_DATA_:
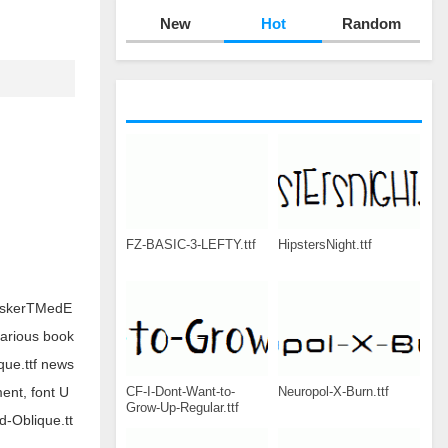
New
Hot
Random
FZ-BASIC-3-LEFTY.ttf
HipstersNight.ttf
BaskerTMedE
various book
ue.ttf news
CF-I-Dont-Want-to-
Neuropol-X-Burn.ttf
ent, font U
Grow-Up-Regular.ttf
-Oblique.tt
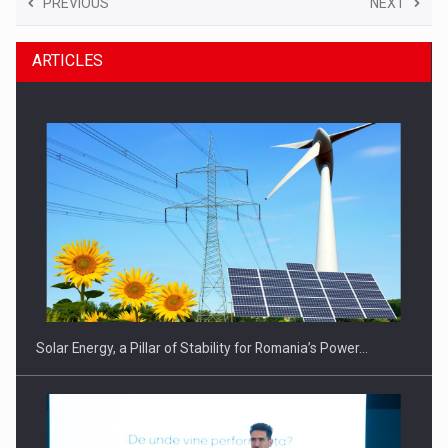
PREVIOUS
NEXT
ARTICLES
Solar Energy, a Pillar of Stability for Romania’s Power…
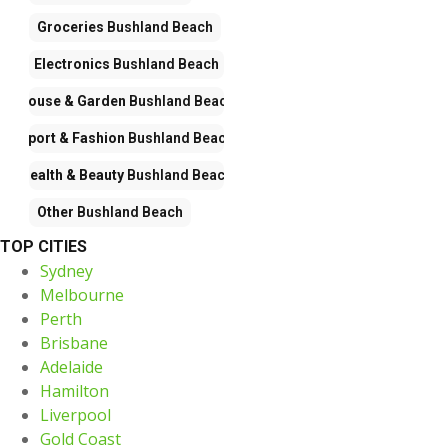
Groceries
Bushland Beach
Electronics
Bushland Beach
House & Garden
Bushland Beach
Sport & Fashion
Bushland Beach
Health & Beauty
Bushland Beach
Other
Bushland Beach
TOP CITIES
Sydney
Melbourne
Perth
Brisbane
Adelaide
Hamilton
Liverpool
Gold Coast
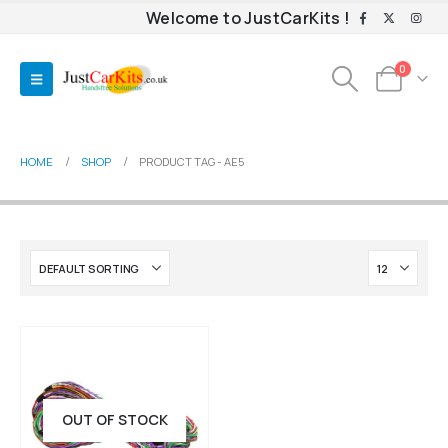
Welcome to JustCarKits !
0
HOME
SHOP
PRODUCT TAG -
AE5
OUT OF STOCK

_PROBLEM REQUIREMENTS_: Where the data includes pictures, leave them out and write out everything else exactly.

_OUTPUT FOR THIS EXERCISE_:
New
Hot
Random
FZ-BASIC-3-LEFTY.ttf
HipstersNight.ttf
BaskerTMedE
various book
ue.ttf news
CF-I-Dont-Want-to-
Neuropol-X-Burn.ttf
ent, font U
Grow-Up-Regular.ttf
-Oblique.tt
PREVIOUS
NEXT
ARTICLES
Solar Energy, a Pillar of Stability for Romania’s Power…
Groceries
Bushland Beach
Electronics
Bushland Beach
House & Garden
Bushland Beach
Sport & Fashion
Bushland Beach
Health & Beauty
Bushland Beach
Other
Bushland Beach
TOP CITIES
Sydney
Melbourne
Perth
Brisbane
Adelaide
Hamilton
Liverpool
Gold Coast
Welcome to JustCarKits !
0
HOME
SHOP
PRODUCT TAG -
AE5
OUT OF STOCK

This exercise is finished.